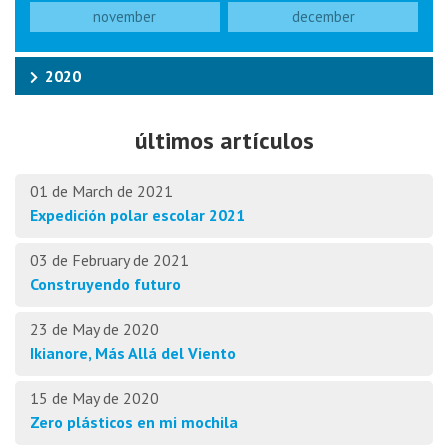
november
december
2020
últimos artículos
01 de March de 2021
Expedición polar escolar 2021
03 de February de 2021
Construyendo futuro
23 de May de 2020
Ikianore, Más Allá del Viento
15 de May de 2020
Zero plásticos en mi mochila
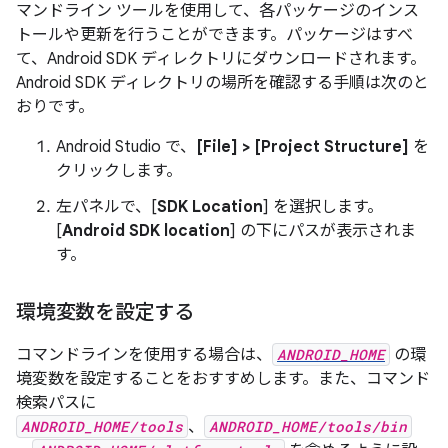
マンドライン ツールを使用して、各パッケージのインス
トールや更新を行うことができます。パッケージはすべ
て、Android SDK ディレクトリにダウンロードされます。
Android SDK ディレクトリの場所を確認する手順は次のと
おりです。
Android Studio で、
[File] > [Project Structure]
を
クリックします。
左パネルで、[
SDK Location
] を選択します。
[
Android SDK location
] の下にパスが表示されま
す。
環境変数を設定する
コマンドラインを使用する場合は、
ANDROID_HOME
の環
境変数を設定することをおすすめします。また、コマンド
検索パスに
ANDROID_HOME/tools
、
ANDROID_HOME/tools/bin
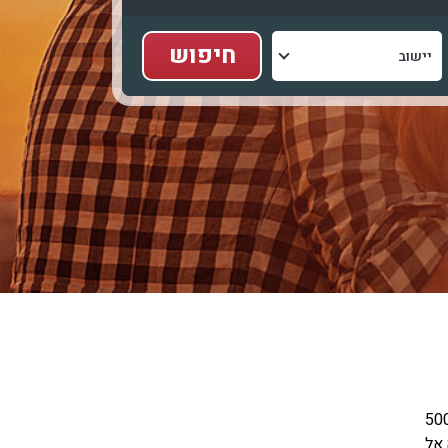
הוא יישוב תיירותי ייחודי השוכן בדרום רמת הגולן, בגובה של כ-500
 אל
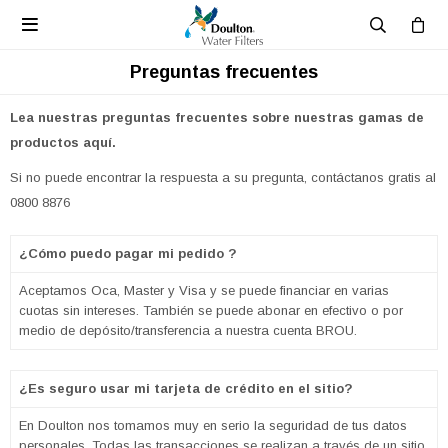

Preguntas frecuentes
Lea nuestras preguntas frecuentes sobre nuestras gamas de
productos aquí.
Si no puede encontrar la respuesta a su pregunta, contáctanos gratis al
0800 8876
¿Cómo puedo pagar mi pedido ?
Aceptamos Oca, Master y Visa y se puede financiar en varias
cuotas sin intereses. También se puede abonar en efectivo o por
medio de depósito/transferencia a nuestra cuenta BROU.
¿Es seguro usar mi tarjeta de crédito en el sitio?
En Doulton nos tomamos muy en serio la seguridad de tus datos
personales. Todas las transacciones se realizan a través de un sitio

────────────────────

If a record contains a picture, drop the picture and repeat the rest exactly.

Solution to the exercise:
november
december
2020
últimos artículos
01 de March de 2021
Expedición polar escolar 2021
03 de February de 2021
Construyendo futuro
23 de May de 2020
Ikianore, Más Allá del Viento
15 de May de 2020
Zero plásticos en mi mochila
マンドライン ツールを使用して、各パッケージのインス
トールや更新を行うことができます。パッケージはすべ
て、Android SDK ディレクトリにダウンロードされます。
Android SDK ディレクトリの場所を確認する手順は次のと
おりです。
Android Studio で、
[File] > [Project Structure]
を
クリックします。
左パネルで、[
SDK Location
] を選択します。
[
Android SDK location
] の下にパスが表示されま
す。
環境変数を設定する
コマンドラインを使用する場合は、
ANDROID_HOME
の環
境変数を設定することをおすすめします。また、コマンド
検索パスに
ANDROID_HOME/tools
、
ANDROID_HOME/tools/bin
הוא יישוב תיירותי ייחודי השוכן בדרום רמת הגולן, בגובה של כ-500
 אל

Preguntas frecuentes
Lea nuestras preguntas frecuentes sobre nuestras gamas de
productos aquí.
Si no puede encontrar la respuesta a su pregunta, contáctanos gratis al
0800 8876
¿Cómo puedo pagar mi pedido ?
Aceptamos Oca, Master y Visa y se puede financiar en varias
cuotas sin intereses. También se puede abonar en efectivo o por
medio de depósito/transferencia a nuestra cuenta BROU.
¿Es seguro usar mi tarjeta de crédito en el sitio?
En Doulton nos tomamos muy en serio la seguridad de tus datos
personales. Todas las transacciones se realizan a través de un sitio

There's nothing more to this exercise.